▶ _TASK STATEMENT_: Pictures stay out of the copy. Transcribe exactly, and only, the line with "Segment stomach. Return masks as SVG." through the last line of the entries below.

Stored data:

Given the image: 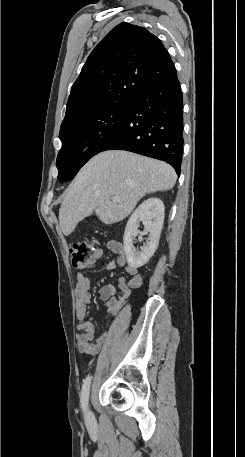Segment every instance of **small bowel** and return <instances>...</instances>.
I'll list each match as a JSON object with an SVG mask.
<instances>
[{
	"label": "small bowel",
	"instance_id": "c3829d8e",
	"mask_svg": "<svg viewBox=\"0 0 245 457\" xmlns=\"http://www.w3.org/2000/svg\"><path fill=\"white\" fill-rule=\"evenodd\" d=\"M107 246L114 253L118 254L115 260L101 264L103 270L110 271L117 266L124 268L128 273L129 279L119 277L116 286L104 284L98 293L99 299L105 302L108 312L111 316L117 317L123 309L131 290L138 288L142 284V275L138 268L129 264L123 254V246L116 240H110ZM100 252L85 266L92 267ZM91 280L84 274L79 273L76 277V317L79 321L77 333V347L80 353L87 355H96L103 347L112 348L119 345L125 335V328L118 324H112L105 332L95 339V326L87 319V306L91 300L90 290Z\"/></svg>",
	"mask_w": 245,
	"mask_h": 457
}]
</instances>
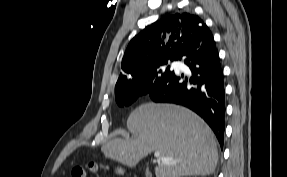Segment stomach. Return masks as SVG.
<instances>
[{"instance_id":"0dacf381","label":"stomach","mask_w":287,"mask_h":177,"mask_svg":"<svg viewBox=\"0 0 287 177\" xmlns=\"http://www.w3.org/2000/svg\"><path fill=\"white\" fill-rule=\"evenodd\" d=\"M117 173L118 174H123L124 173V170L122 168H117Z\"/></svg>"}]
</instances>
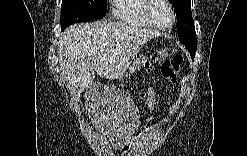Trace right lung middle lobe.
Wrapping results in <instances>:
<instances>
[{"instance_id":"obj_1","label":"right lung middle lobe","mask_w":247,"mask_h":156,"mask_svg":"<svg viewBox=\"0 0 247 156\" xmlns=\"http://www.w3.org/2000/svg\"><path fill=\"white\" fill-rule=\"evenodd\" d=\"M107 0H62L61 30L76 22L100 19L106 15Z\"/></svg>"}]
</instances>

▶ _TASK RESPONSE_:
Segment stomach. Return masks as SVG.
<instances>
[{"instance_id":"0dacf381","label":"stomach","mask_w":287,"mask_h":177,"mask_svg":"<svg viewBox=\"0 0 287 177\" xmlns=\"http://www.w3.org/2000/svg\"><path fill=\"white\" fill-rule=\"evenodd\" d=\"M117 173L118 174H123L124 173V170L122 168H117Z\"/></svg>"}]
</instances>
Trace right lung middle lobe.
Wrapping results in <instances>:
<instances>
[{"instance_id":"obj_1","label":"right lung middle lobe","mask_w":247,"mask_h":156,"mask_svg":"<svg viewBox=\"0 0 247 156\" xmlns=\"http://www.w3.org/2000/svg\"><path fill=\"white\" fill-rule=\"evenodd\" d=\"M107 0H62L61 30L76 22L100 19L106 15Z\"/></svg>"}]
</instances>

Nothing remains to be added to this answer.